Muharrem ayı Hicri yılbaşı ve "aşure ayı"dır; ama mahzûn bir aydır, hüzünlü bir aydır. Mazlûmların asırlardır dinmeyen feryâd ü figânıdır bu mâtemli ay... Kerbelâ şehitlerinin anıldığı bir ay... Erzurumlu Alvarlı Efen'in zulme ve zâlime sitemi ile dile getirdiği "ey felek" redifli hüzünlü bir şiirindeki üç beyit, Kerbelâ'da vahşet sergileyen "şâkileri" anlatmaya yeter sanırım. "Kane garkettin sitemle Kerbelâ sultânını / Gül gülistân oldu kandan mihr-i devrân ey felek / Bahr-ı hûne keştibân ettin Hüseyn'i cevr ile / Âl-i Âbâ gülleri hak ile yeksân ey felek / Evlâd-ı Peygâmberi saldın belâ deryâsına / Leşker-i ehl-i şekâ ederdi seyrân ey felek"

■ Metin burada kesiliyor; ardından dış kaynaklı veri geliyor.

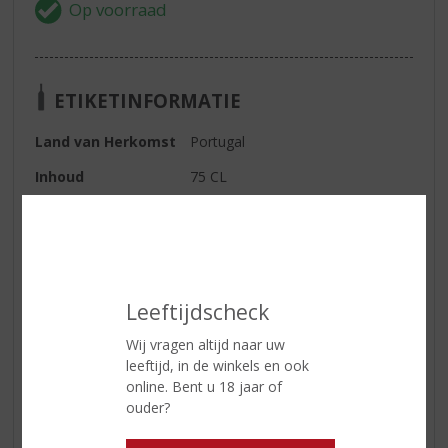
ETIKETINFORMATIE
Land van Herkomst
Portugal
Inhoud
75 CL
Alcoholpercentage
20% vol
Soort wijn
Rood
Kleur
Tawny van kleur
Leeftijdscheck
Geur
Zacht en elegant bouquet
Wij vragen altijd naar uw
Smaak
Tonen van vanille en kruiden
leeftijd, in de winkels en ook
Serveertip
Ideaal om zo te genieten of
online. Bent u 18 jaar of
gekoeld bij chocoladedesserts
ouder?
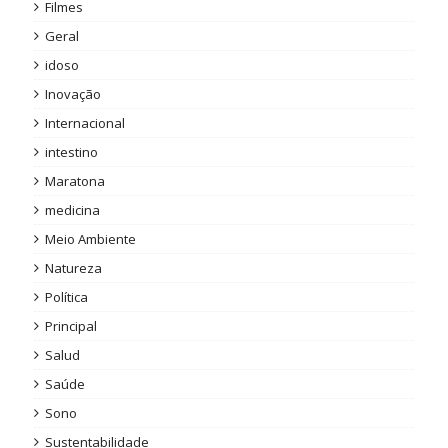
Filmes
Geral
idoso
Inovação
Internacional
intestino
Maratona
medicina
Meio Ambiente
Natureza
Política
Principal
Salud
Saúde
Sono
Sustentabilidade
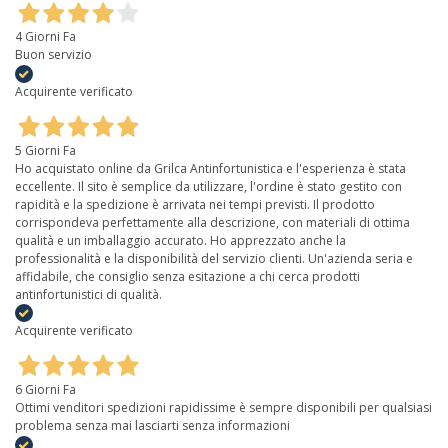
4 Giorni Fa
Buon servizio
Acquirente verificato
5 Giorni Fa
Ho acquistato online da Grilca Antinfortunistica e l'esperienza è stata
eccellente. Il sito è semplice da utilizzare, l'ordine è stato gestito con
rapidità e la spedizione è arrivata nei tempi previsti. Il prodotto
corrispondeva perfettamente alla descrizione, con materiali di ottima
qualità e un imballaggio accurato. Ho apprezzato anche la
professionalità e la disponibilità del servizio clienti. Un'azienda seria e
affidabile, che consiglio senza esitazione a chi cerca prodotti
antinfortunistici di qualità.
Acquirente verificato
6 Giorni Fa
Ottimi venditori spedizioni rapidissime è sempre disponibili per qualsiasi
problema senza mai lasciarti senza informazioni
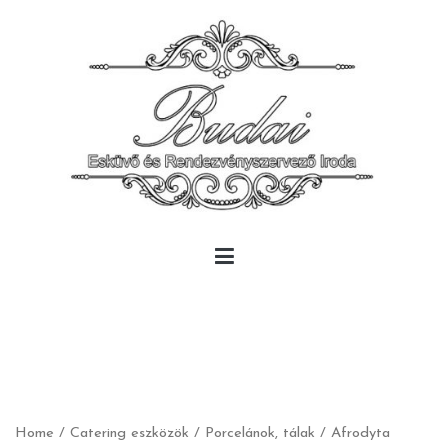
Skip
to
content
Budai Rendezvény
Budai Rendezvény
Home
/
Catering eszközök
/
Porcelánok, tálak
/
Afrodyta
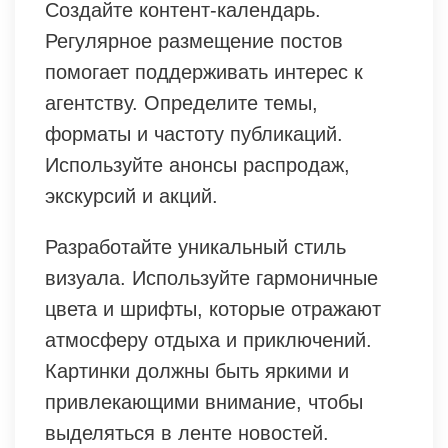
Создайте контент-календарь.
Регулярное размещение постов
помогает поддерживать интерес к
агентству. Определите темы,
форматы и частоту публикаций.
Используйте анонсы распродаж,
экскурсий и акций.
Разработайте уникальный стиль
визуала. Используйте гармоничные
цвета и шрифты, которые отражают
атмосферу отдыха и приключений.
Картинки должны быть яркими и
привлекающими внимание, чтобы
выделяться в ленте новостей.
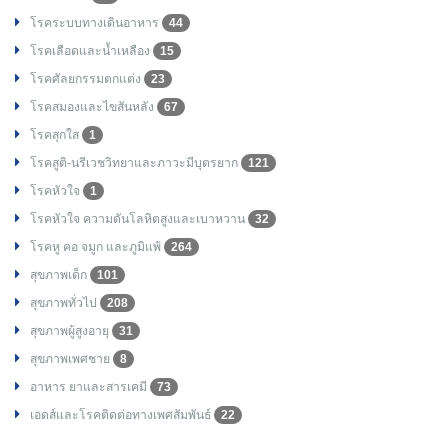
โรคระบบทางเดินอาหาร
44
โรคเลือดและน้ำเหลือง
15
โรคศัลยกรรมตกแต่ง
23
โรคสมองและไขสันหลัง
67
โรคสุกใส
1
โรคสูติ-นรีเวชวิทยาและภาวะมีบุตรยาก
121
โรคหัวใจ
1
โรคหัวใจ ความดันโลหิตสูงและเบาหวาน
32
โรคหู คอ จมูก และภูมิแพ้
264
สุขภาพเด็ก
101
สุขภาพทั่วไป
208
สุขภาพผู้สูงอายุ
31
สุขภาพเพศชาย
8
อาหาร ยาและสารเคมี
73
เอดส์และโรคติดต่อทางเพศสัมพันธ์
22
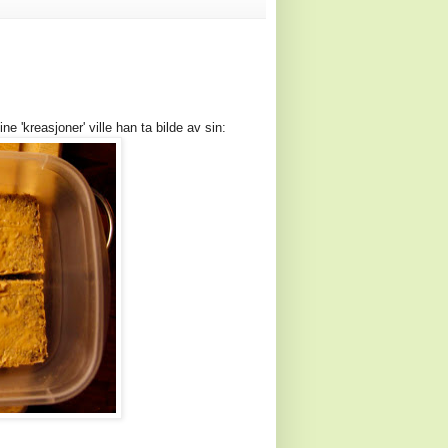
e 'kreasjoner' ville han ta bilde av sin:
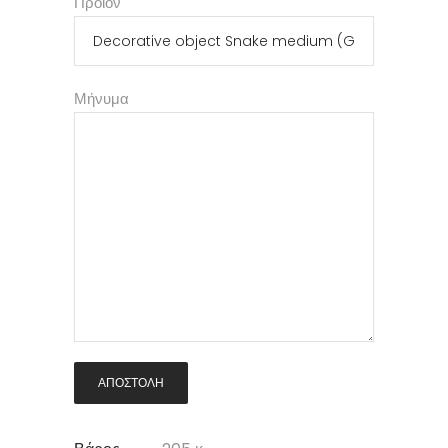
Προϊόν
Μήνυμα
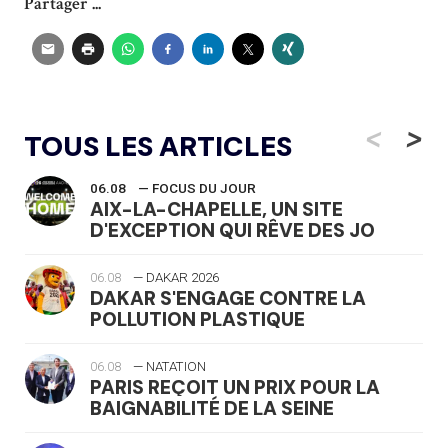
Partager ...
<
>
TOUS LES ARTICLES
06.08
— FOCUS DU JOUR
AIX-LA-CHAPELLE, UN SITE
D'EXCEPTION QUI RÊVE DES JO
06.08
— DAKAR 2026
DAKAR S'ENGAGE CONTRE LA
POLLUTION PLASTIQUE
06.08
— NATATION
PARIS REÇOIT UN PRIX POUR LA
BAIGNABILITÉ DE LA SEINE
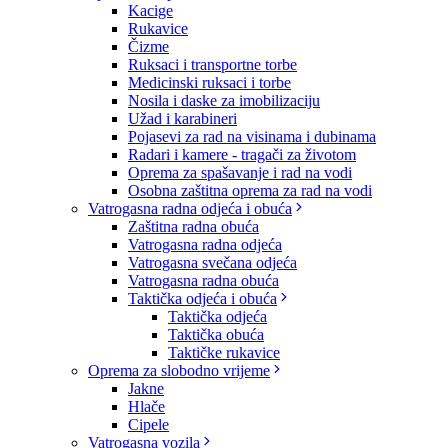
Kacige
Rukavice
Čizme
Ruksaci i transportne torbe
Medicinski ruksaci i torbe
Nosila i daske za imobilizaciju
Užad i karabineri
Pojasevi za rad na visinama i dubinama
Radari i kamere - tragači za životom
Oprema za spašavanje i rad na vodi
Osobna zaštitna oprema za rad na vodi
Vatrogasna radna odjeća i obuća
Zaštitna radna obuća
Vatrogasna radna odjeća
Vatrogasna svečana odjeća
Vatrogasna radna obuća
Taktička odjeća i obuća
Taktička odjeća
Taktička obuća
Taktičke rukavice
Oprema za slobodno vrijeme
Jakne
Hlače
Cipele
Vatrogasna vozila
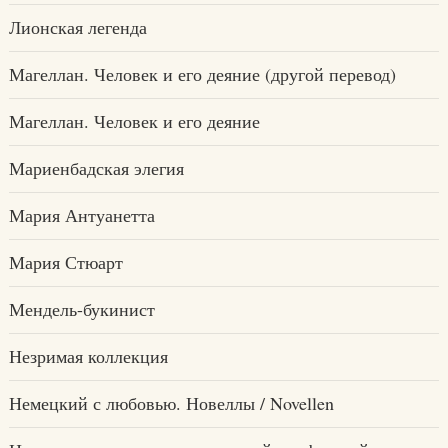
Лионская легенда
Магеллан. Человек и его деяние (другой перевод)
Магеллан. Человек и его деяние
Мариенбадская элегия
Мария Антуанетта
Мария Стюарт
Мендель-букинист
Незримая коллекция
Немецкий с любовью. Новеллы / Novellen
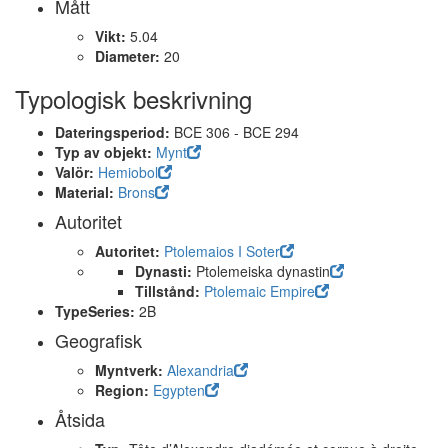
Mått
Vikt:
5.04
Diameter:
20
Typologisk beskrivning
Dateringsperiod:
BCE 306 - BCE 294
Typ av objekt:
Mynt
Valör:
Hemiobol
Material:
Brons
Autoritet
Autoritet:
Ptolemaios I Soter
Dynasti:
Ptolemeiska dynastin
Tillstånd:
Ptolemaic Empire
TypeSeries:
2B
Geografisk
Myntverk:
Alexandria
Region:
Egypten
Åtsida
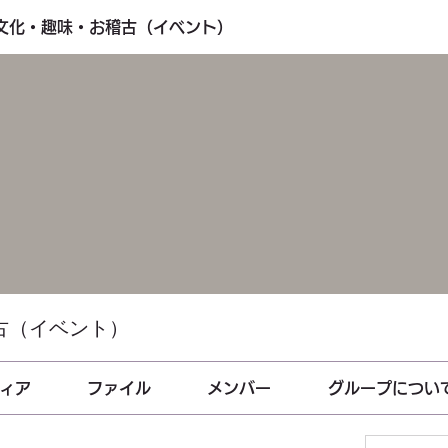
・文化・趣味・お稽古（イベント）
古（イベント）
ィア
ファイル
メンバー
グループについ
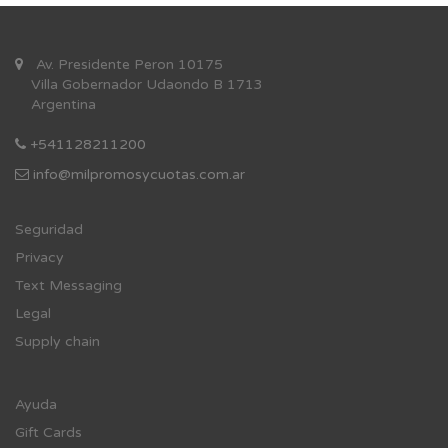
Av. Presidente Peron 10175
Villa Gobernador Udaondo B 1713
Argentina
+541128211200
info@milpromosycuotas.com.ar
Se
guridad
Privacy
Text Messaging
Legal
Supply chain
Ayuda
Gift Cards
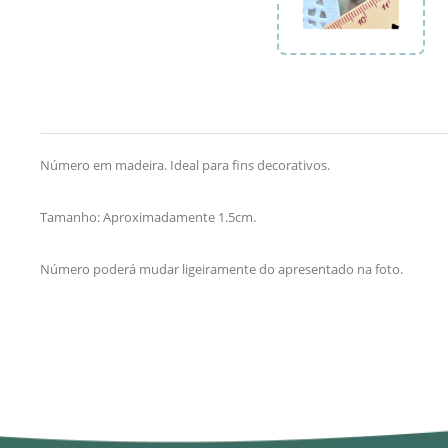
Número em madeira. Ideal para fins decorativos.
Tamanho: Aproximadamente 1.5cm.
Número poderá mudar ligeiramente do apresentado na foto.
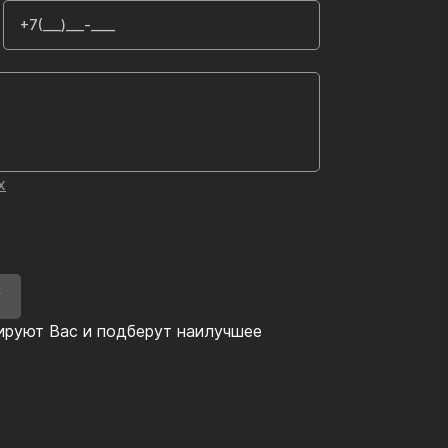
х
У
ируют Вас и подберут наилучшее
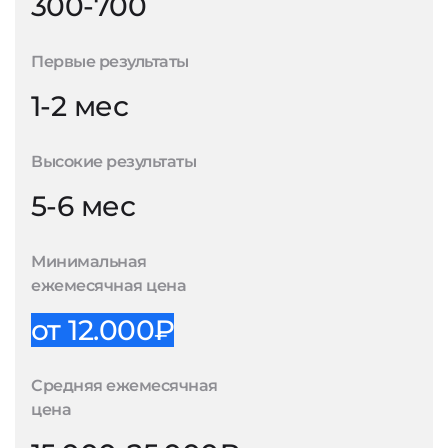
300-700
Первые результаты
1-2 мес
Высокие результаты
5-6 мес
Минимальная
ежемесячная цена
от 12.000₽
Средняя ежемесячная
цена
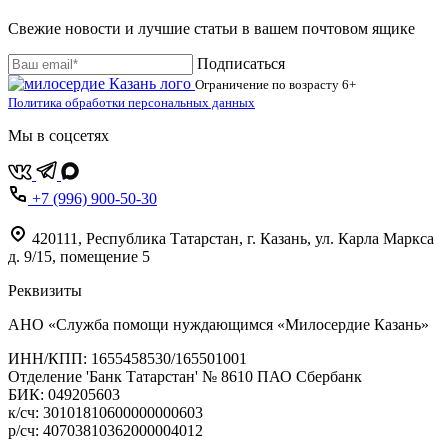
Свежие новости и лучшие статьи в вашем почтовом ящике
Подписаться
Ограничение по возрасту
6+
Политика обработки персональных данных
Мы в соцсетях
+7 (996) 900-50-30
420111
,
Республика Татарстан,
г. Казань,
ул. Карла Маркса
д. 9/15, помещение 5
Реквизиты
АНО «Служба помощи нуждающимся «Милосердие Казань»
‌ИНН/КПП: 1655458530/165501001
Отделение 'Банк Татарстан' № 8610 ПАО Сбербанк
БИК: 049205603
‌к/сч: 30101810600000000603
р/сч: 40703810362000004012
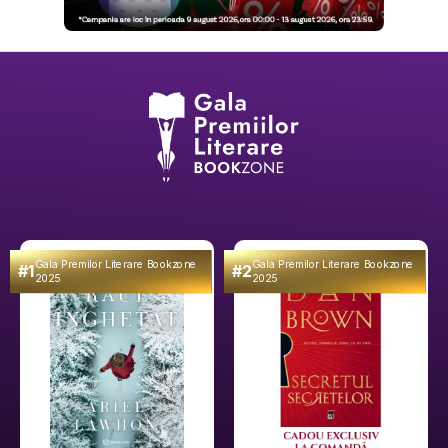
Gala Premilor Literare Bookzone
Gala Premilor Literare Bookzone
#1
#2
2025
2025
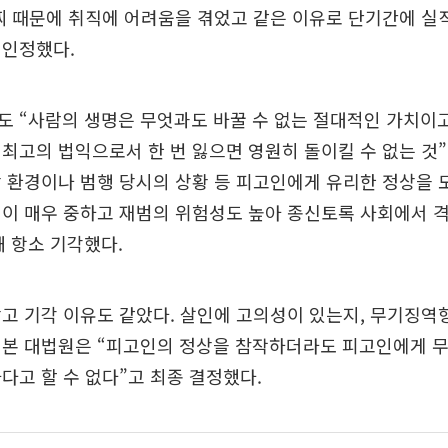
찌 때문에 취직에 어려움을 겪었고 같은 이유로 단기간에 
 인정했다.
도 “사람의 생명은 무엇과도 바꿀 수 없는 절대적인 가치이
최고의 법익으로서 한 번 잃으면 영원히 돌이킬 수 없는 것
 환경이나 범행 당시의 상황 등 피고인에게 유리한 정상을
이 매우 중하고 재범의 위험성도 높아 종신토록 사회에서 
 항소 기각했다.
고 기각 이유도 같았다. 살인에 고의성이 있는지, 무기징역
펴본 대법원은 “피고인의 정상을 참작하더라도 피고인에게 
다고 할 수 없다”고 최종 결정했다.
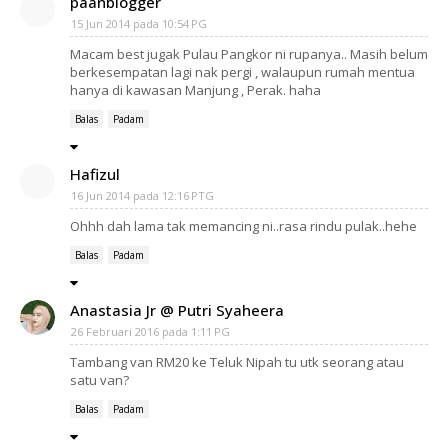
paanblogger
15 Jun 2014 pada 10:54 PG
Macam best jugak Pulau Pangkor ni rupanya.. Masih belum
berkesempatan lagi nak pergi , walaupun rumah mentua
hanya di kawasan Manjung , Perak. haha
Balas
Padam
Hafizul
16 Jun 2014 pada 12:16 PTG
Ohhh dah lama tak memancing ni..rasa rindu pulak..hehe
Balas
Padam
Anastasia Jr @ Putri Syaheera
26 Februari 2016 pada 1:11 PG
Tambang van RM20 ke Teluk Nipah tu utk seorang atau
satu van?
Balas
Padam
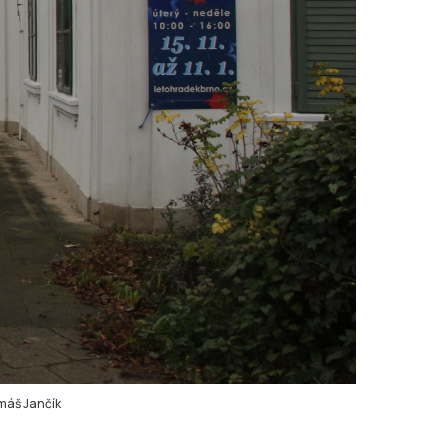
máš Jančík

İslâm tarihinde dini saltanata dönüştüren kepâze alçak bir zihniyetin ve Diyânet Cuma hutbesinde kirli ve kanlı adını zikretmese de bî- insâf ü bî-din Yezid'in şahsında mücessemleşen tüm zâlimlerin vahşet, denaât ve zulmûnun ve Hz. Hüseyin'in şahsında somutlaşan tüm mâsûm ve mazlûmların, hakkın ve adaletin simgeleşen mücâdelesidir Kerbelâ... Hak ve hakikat yolunun hak yolcularına ve "Aşkın şehidi"ne revâ görülen idrâk ve insanlık dışı haysiyetsizce ve ahlâksızca işlenen utanç verici hûnhâr bir cinâyetin ve vahşetin adıdır Kerbelâ...
Dünya var olup durdukça, yalnızca sünnî, şiî ve alevilerin değil, tüm insanlığın vicdânlarında hep kanayacak onulmaz bir insanlık yarasıdır Kerbelâ... Ne diyor büyük Ozan Mahzûnî: "Bitmiyor gönlümün yası / Dünya yalancı dünyası / Yaram Kerbelâ yarası / Yaralarım yaralarım"
Kerbelâ şehitlerini rahmetle anıyorum.